EPIDUROLISI: COME SI SVOLGE LA PROCEDURA
Tale metodica può essere effettuata solo su pazienti in regime di ricovero. Il paziente viene preparato secondo la procedura specifica per gli interventi chirurgici maggiori, comprendente la valutazione preoperatoria degli esami ematici e di laboratorio e la raccolta del consenso informato.
- Poiché la procedura è un atto chirurgico anche se non prevede incisioni con bisturi si porrà grande cura alla sterilità, alla disinfezione, con la preparazione di un campo operatorio.
- All’ingresso in sala operatoria viene posizionato un accesso venoso per la eventuale somministrazione di farmaci durante l’intervento in caso di necessità; viene inoltre eseguito durante tutta la procedura il monitoraggio della frequenza cardiaca e della saturazione dell’ossigeno ed il controllo della pressione arteriosa.
- Il paziente viene quindi posizionato sul letto chirurgico in decubito prono (a pancia sotto), su un particolare letto curvo radiotrasparente che consenta l’impiego dell’apparecchio radiologico durante la procedura. Questa posizione ha lo scopo di far “aprire” gli spazi vertebrali facendo flettere leggermente la colonna e di porre in posizione corretta il sacro per facilitare l’introduzione dell’ago.
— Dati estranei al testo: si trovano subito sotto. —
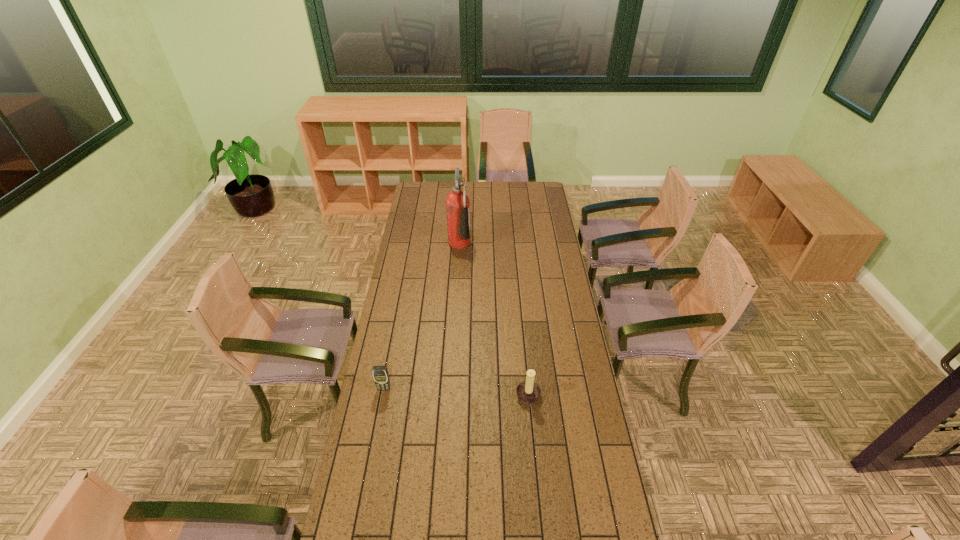 Locate an element on the screen. This screenshot has width=960, height=540. the second object from right to left is located at coordinates (457, 202).

The image size is (960, 540). Find the location of `the farthest object`. the farthest object is located at coordinates (457, 202).

This screenshot has width=960, height=540. Find the location of `the rightmost object`. the rightmost object is located at coordinates (529, 392).

Where is `cellular telephone`? The height and width of the screenshot is (540, 960). cellular telephone is located at coordinates (380, 373).

Find the location of a particular element. The width and height of the screenshot is (960, 540). the shortest object is located at coordinates pos(380,373).

At what (x,y) coordinates should I click in order to perform the action: click on free space located on the front of the second object from left to right near the operation label. Please return your answer as a coordinate pair (x, y). This screenshot has height=540, width=960. Looking at the image, I should click on (540, 243).

Find the location of `vacant region located on the wick of the rightmost object`. vacant region located on the wick of the rightmost object is located at coordinates (418, 399).

You are a GUI agent. You are given a task and a screenshot of the screen. Output one action in this format:
    pyautogui.click(x=<x>, y=<y>)
    Task: Click on the vacant space located 0.350m on the wick of the rightmost object
    This screenshot has width=960, height=540.
    Given the screenshot: What is the action you would take?
    pyautogui.click(x=428, y=399)

Locate an element on the screen. The height and width of the screenshot is (540, 960). free space located 0.130m on the wick of the rightmost object is located at coordinates (484, 399).

Locate an element on the screen. vacant region located 0.400m on the front face of the cellular telephone is located at coordinates (364, 494).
Si pratica quindi nel punto di ingresso dell’ago un’ anestesia locale.
- Una volta che il corretto posizionamento dell’ago viene confermato si introduce il catetere sotto controllo radiologico.
- Verrà quindi somministrato il mezzo di contrasto, che visualizzerà eventuali fibrosi e/o aderenze conseguenti alla infiammazione cronica: si dovrà posizionare il catetere il più possibile vicino a questa zona.

- Una volta individuata/e la /le radice/i nervosa/e interessata/e, viene somministrata la soluzione di ialuronidasi e cortisone a lento rilascio previa anestesia locale e/o soluzione fisiologica che andranno a disporsi sulle radici trattate ed evidenziate.
Nel caso in cui sia indicato (presenza di una componente neuropatica del dolore) attraverso lo stesso catetere posizionato in stretta prossimità della radice nervosa può essere eseguito anche un trattamento con radiofrequenza pulsata.
COSA AVVIENE DOPO LA PROCEDURA?
Il paziente viene trasferito dal letto curvo alla barella e, verificata l’assenza di effetti avversi, viene riportato in reparto. Il catetere viene lasciato in sede per le successive somministrazioni di ialuronidasi e cortisonico a lento rilascio. In terza giornata il catetere viene rimosso ed il paziente viene reinviato a domicilio.
Solitamente il beneficio può essere percepito gradualmente dal primo giorno postoperatorio al trentesimo e permane per diversi mesi (da 3 a 6 o più) in base alla gravità del quadro. La metodica può eventualmente essere ripetuta ma non prima di 3 mesi.